Unreachable node gets selected everytime causing TTL exhausted
tahamr83 opened this issue · 2 comments
Summary
We have a redis cluster that runs on kubernetes, after one of our nodes crashed the StatefulSet created a new pod rendering the POD IP of the redis node unroutable. The redis-py client was for some reason unable to obtain the new state of the cluster and we see a lot of TTL exhausted errors.
Even if the dead unroutable redis node is selected, shouldn't it recover the cluster state and remove the dead node from it's list? Instead what we see is all 16 TTL attempts select the exact same node and finally we see a TTL Exhausted
error.
[2021-10-01 13:35:36 DEBUG rediscluster.client TaInZR2tRRDy_Bi3hLmSbw..] - TTL loop : 15
[2021-10-01 13:35:36 DEBUG rediscluster.client TaInZR2tRRDy_Bi3hLmSbw..] - Determined node to execute : {'host': '10.244.7.123', 'port': 6379, 'name': '10.244.7.123:6379', 'server_type': 'master'}
[2021-10-01 13:35:39 ERROR rediscluster.client TaInZR2tRRDy_Bi3hLmSbw..] - ConnectionError
Traceback (most recent call last):
File "/usr/local/lib/python3.7/site-packages/redis/connection.py", line 559, in connect
sock = self._connect()
File "/usr/local/lib/python3.7/site-packages/redis/connection.py", line 615, in _connect
raise err
File "/usr/local/lib/python3.7/site-packages/redis/connection.py", line 603, in _connect
sock.connect(socket_address)
OSError: [Errno 113] No route to host
During handling of the above exception, another exception occurred:
Traceback (most recent call last):
File "/usr/local/lib/python3.7/site-packages/rediscluster/client.py", line 630, in _execute_command
connection.send_command(*args)
File "/usr/local/lib/python3.7/site-packages/redis/connection.py", line 726, in send_command
check_health=kwargs.get('check_health', True))

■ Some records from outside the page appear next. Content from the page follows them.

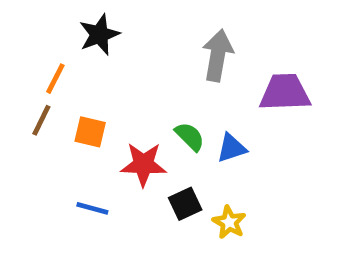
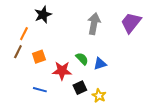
purple trapezoid: (285, 92) -> (131, 23), moved, turned -50
orange square: (90, 132) -> (39, 57), turned -32

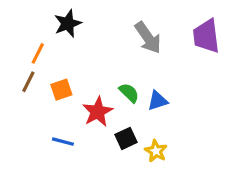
purple trapezoid: (131, 23) -> (206, 36), turned -45
gray arrow: (94, 24) -> (148, 38), turned 135
red star: (62, 71) -> (98, 112), turned -30

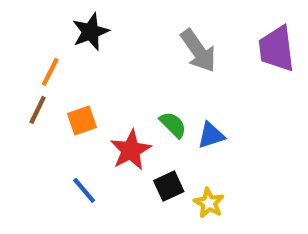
blue line: (63, 142) -> (84, 190), turned 35

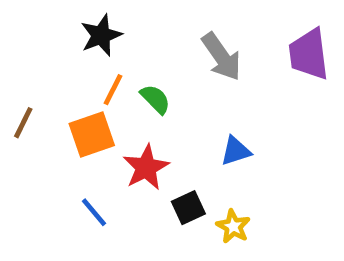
orange line: (50, 72) -> (113, 90), moved
brown line: (38, 110) -> (23, 123), moved
orange square: (82, 121) -> (92, 134), size x1.4
green semicircle: (173, 125) -> (155, 99), moved

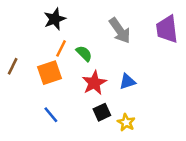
red star: (146, 167) -> (94, 83), moved

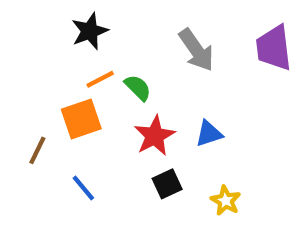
orange line: (61, 48) -> (100, 79), turned 36
brown line: (13, 66) -> (37, 150), moved
yellow star: (126, 122) -> (226, 201), moved

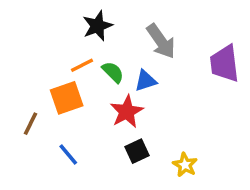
black star: (90, 31) -> (97, 26), moved
purple trapezoid: (274, 48) -> (225, 64), moved
blue triangle: (209, 134) -> (146, 81), moved

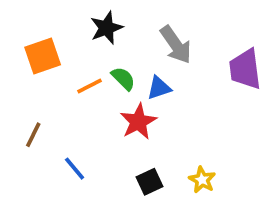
orange line: (82, 65) -> (90, 86), moved
orange square: (67, 98) -> (43, 56), moved
black square: (137, 151) -> (150, 182), moved

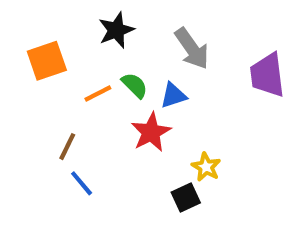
brown line: (33, 135) -> (67, 147), moved
yellow star: (202, 180) -> (206, 167), moved
black square: (150, 182) -> (186, 198), moved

File "/usr/local/lib/python3.7/site-packages/redis/connection.py", line 698, in send_packed_command
self.connect()
File "/usr/local/lib/python3.7/site-packages/redis/connection.py", line 563, in connect
raise ConnectionError(self._error_message(e))
redis.exceptions.ConnectionError: Error 113 connecting to 10.244.7.123:6379. No route to host.
[2021-10-01 13:35:36 DEBUG rediscluster.client TaInZR2tRRDy_Bi3hLmSbw..] - TTL loop : 3
[2021-10-01 13:35:36 DEBUG rediscluster.client TaInZR2tRRDy_Bi3hLmSbw..] - Determined node to execute : {'host': '10.244.7.123', 'port': 6379, 'name': '10.244.7.123:6379', 'server_type': 'master'}
[2021-10-01 13:35:39 ERROR rediscluster.client TaInZR2tRRDy_Bi3hLmSbw..] - ConnectionError
Traceback (most recent call last):
File "/usr/local/lib/python3.7/site-packages/redis/connection.py", line 559, in connect
sock = self._connect()
File "/usr/local/lib/python3.7/site-packages/redis/connection.py", line 615, in _connect
raise err
File "/usr/local/lib/python3.7/site-packages/redis/connection.py", line 603, in _connect
sock.connect(socket_address)
OSError: [Errno 113] No route to host
Why does the client select the dead 10.244.7.123:6379
node every time instead of trying another live random node and then fetching the new cluster state?
Even if the dead unroutable redis node is selected, shouldn't it recover the cluster state and remove the dead node from it's list? Instead what we see is all 16 TTL attempts select the exact same node and finally we see a
TTL Exhausted
error.
I am guessing here but the issue is probably that your redis-cluster is not booting out the node that you want because this client is coded so that it will only use what the redis server says is the current cluster state, if your node is not booted out it will remain even if the node is not reachable, that is just the reference logic a client should implement.
You probably can verify this by both checking what cluster info, cluster slots & cluster nodes is returning out when a node drops and try to monitor the master nodes how long it takes for the cluster consensus to reach a new consensus that eventually will propagate to all clients.
Also note that if you check the client code in the ConnectionError section here https://github.com/Grokzen/redis-py-cluster/blob/master/rediscluster/client.py#L647 you will see down here https://github.com/Grokzen/redis-py-cluster/blob/master/rediscluster/client.py#L660 that the code shuold attempt a full node table refresh after 5 connection errors and do a full reinitialize of the cluster state and then it circles back to the initial point that your cluster has not reached a new cluster consensus and that is the root cause of your issue.
Thank you so much for your analysis. Apologies for opening an unnecessary issue.
This seems to be a cluster problem rather than the client issue.